A new macOS information-stealing malware named “Atomic” (aka “AMOS”) is being sold to cybercriminals via private Telegram channels for a $1,000 monthly subscription.
For this hefty price, buyers get a DMG file containing 64-bit Go-based malware designed to target macOS systems and steal keychain passwords, local file system files, passwords, cookies, and credit cards stored in browsers.
The malware also attempts to steal data from over 50 cryptocurrency extensions, which have become a popular target for info-stealing malware.
For the price, cybercriminals also get an out-of-the-box web panel for easy victim management, MetaMask brute forcer, cryptocurrency checker, dmg installer, and the possibility of receiving stolen logs on Telegram.
The malware was recently spotted by a Trellix Researcher and researchers from Cyblabswhich analyzed a sample of ‘Atomic’ and reported that the author released a new version on April 25, 2023, so this is an actively developed project.
At the time of writing, the malicious dmg file will largely undetected on VirusTotalwhere only one out of 59 antivirus engines flags it as malicious.
Regarding its distribution, buyers are responsible for setting up their own channels, which may include phishing emails, malicious advertisements, social media posts, instant messages, black SEO, interlaced torrents, etc.
The Atomic Stealer has a full suite of data theft features, giving its operators better opportunities to penetrate deeper into the target system.
While executing the malicious dmg file, the malware shows fake password prompt to get the system passwordallowing the attacker to obtain elevated privileges on the victim’s machine.
This is a requirement to access sensitive information, but a future update might also take advantage of it to change system settings or install additional payloads.
After this first compromise, the malware attempts to extract the Keychain PasswordmacOS’s built-in password manager that holds Wi-Fi passwords, website logins, credit card data, and other encrypted information.
After doing the above, Atomic proceeds to extract information from the software running on the hacked macOS machine, including:
- Desktop cryptocurrency wallets: Electrum, Binance, Exodus, Atomic
- Cryptocurrency Wallet Extensions: 50 extensions are targeted in total, including Trust Wallet, Exodus Web3 Wallet, Jaxx Liberty, Coinbase, Guarda, TronLink, Trezor Password Manager, Metamask, Yoroi and BinanceChain.
- Web browser data: autofills, passwords, cookies and credit cards from Google Chrome, Mozilla Firefox, Microsoft Edge, Yandex, Opera and Vivaldi.
- System information: model name, hardware UUID, RAM size, number of cores, serial number and others.
Atomic also gives operators the ability to steal files directly from the victim’s ‘Desktop’ and ‘Documents’ directories.
However, the malware must request permission to access these files, which creates an opportunity for victims to perform the malicious activity.

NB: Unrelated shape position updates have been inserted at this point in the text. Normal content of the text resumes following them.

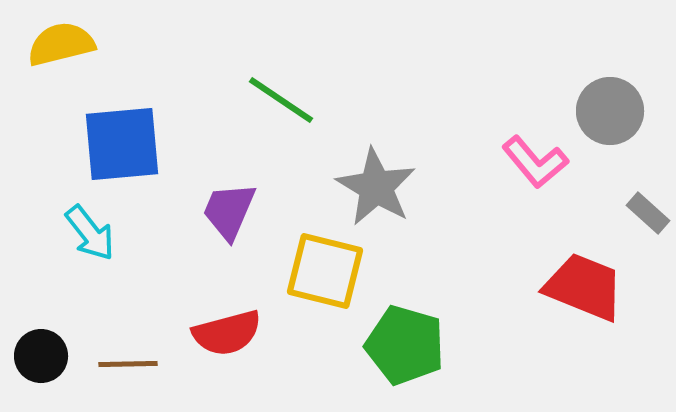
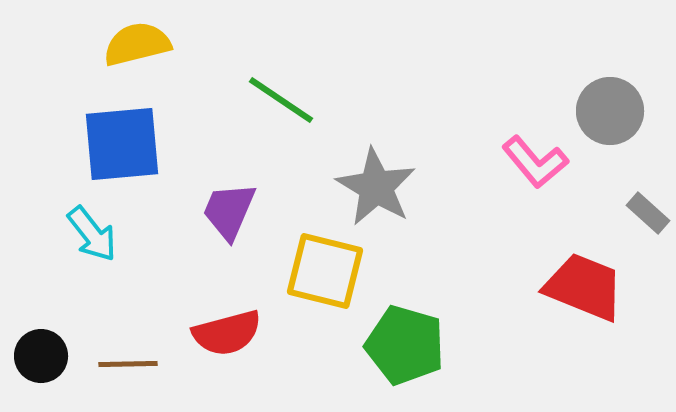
yellow semicircle: moved 76 px right
cyan arrow: moved 2 px right, 1 px down
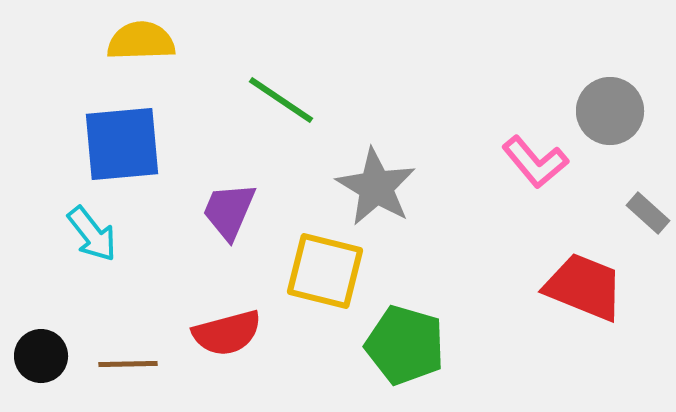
yellow semicircle: moved 4 px right, 3 px up; rotated 12 degrees clockwise
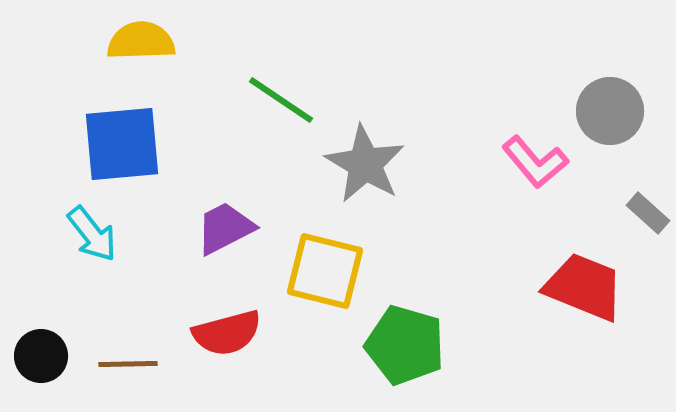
gray star: moved 11 px left, 23 px up
purple trapezoid: moved 4 px left, 17 px down; rotated 40 degrees clockwise
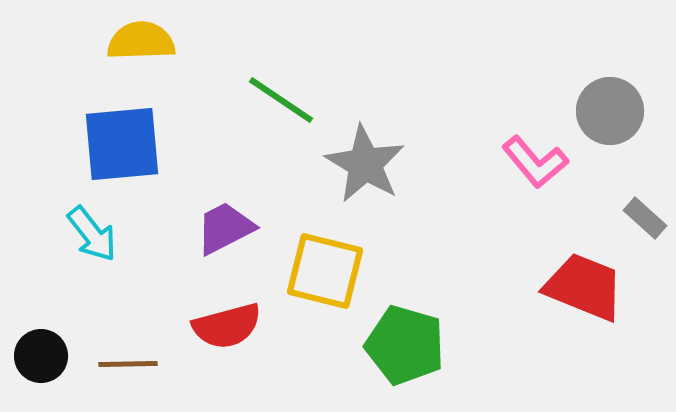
gray rectangle: moved 3 px left, 5 px down
red semicircle: moved 7 px up
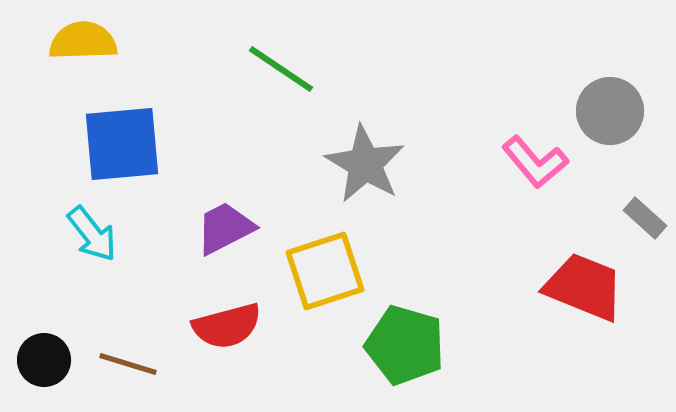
yellow semicircle: moved 58 px left
green line: moved 31 px up
yellow square: rotated 32 degrees counterclockwise
black circle: moved 3 px right, 4 px down
brown line: rotated 18 degrees clockwise
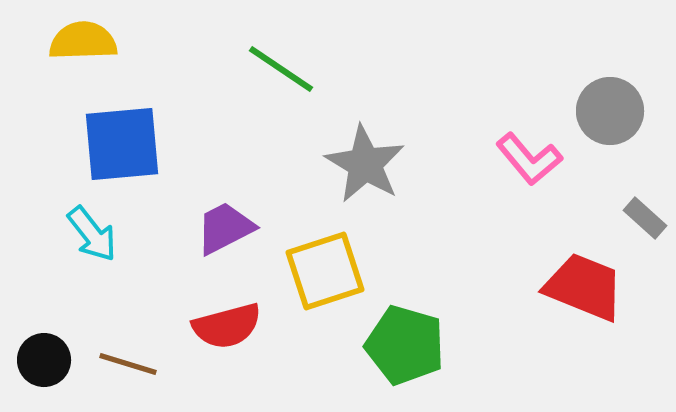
pink L-shape: moved 6 px left, 3 px up
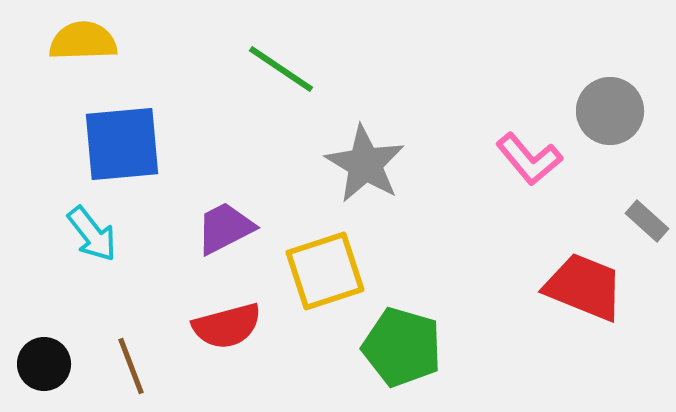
gray rectangle: moved 2 px right, 3 px down
green pentagon: moved 3 px left, 2 px down
black circle: moved 4 px down
brown line: moved 3 px right, 2 px down; rotated 52 degrees clockwise
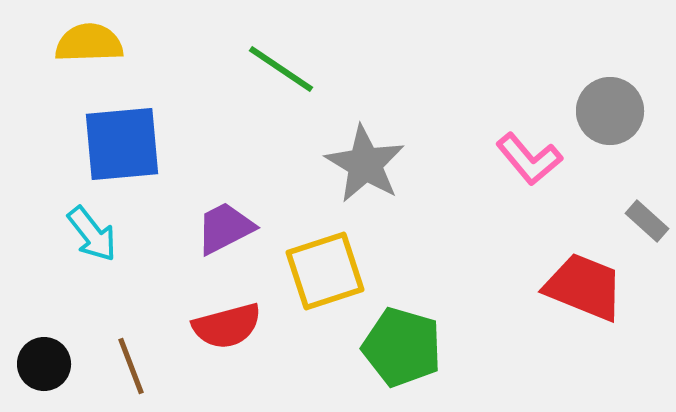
yellow semicircle: moved 6 px right, 2 px down
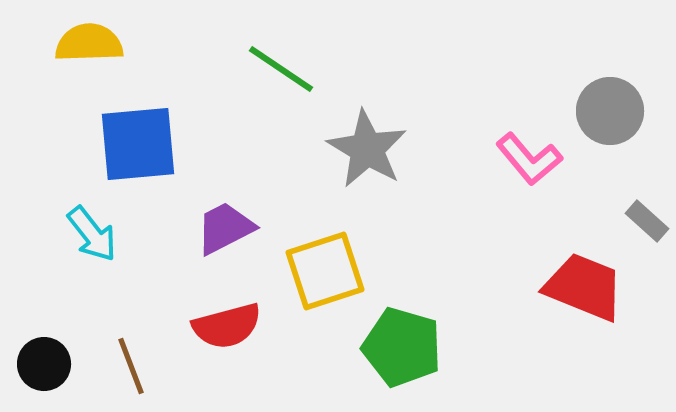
blue square: moved 16 px right
gray star: moved 2 px right, 15 px up
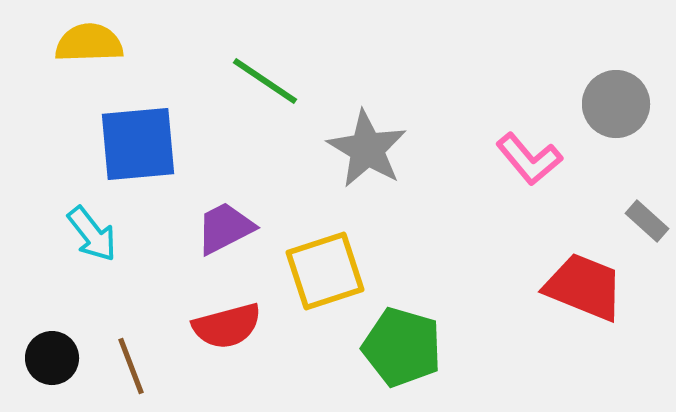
green line: moved 16 px left, 12 px down
gray circle: moved 6 px right, 7 px up
black circle: moved 8 px right, 6 px up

When stealing data, the malware packs everything into a ZIP file and then sends it to the threat actor’s command-and-control server, which Cyble says is located at “amos-malware[.]ru/sendlog.”
Of particular interest, the security researcher from Trellix noted that the IP address associated with the Atmos command and control server and its build name are also used by the Raccoon Stealer, potentially linking the two operations.
From there, the selected information and the ZIP archive are also sent to the operator’s private Telegram channel.
Although macOS is not at the epicenter of malicious information theft activitylike Windows, it is increasingly targeted by hackers of all levels.
A North Korean APT group recently deployed a new macOS infostealer in the 3CX supply chain attackillustrating that Macs are now a target even for state-sponsored hacking groups.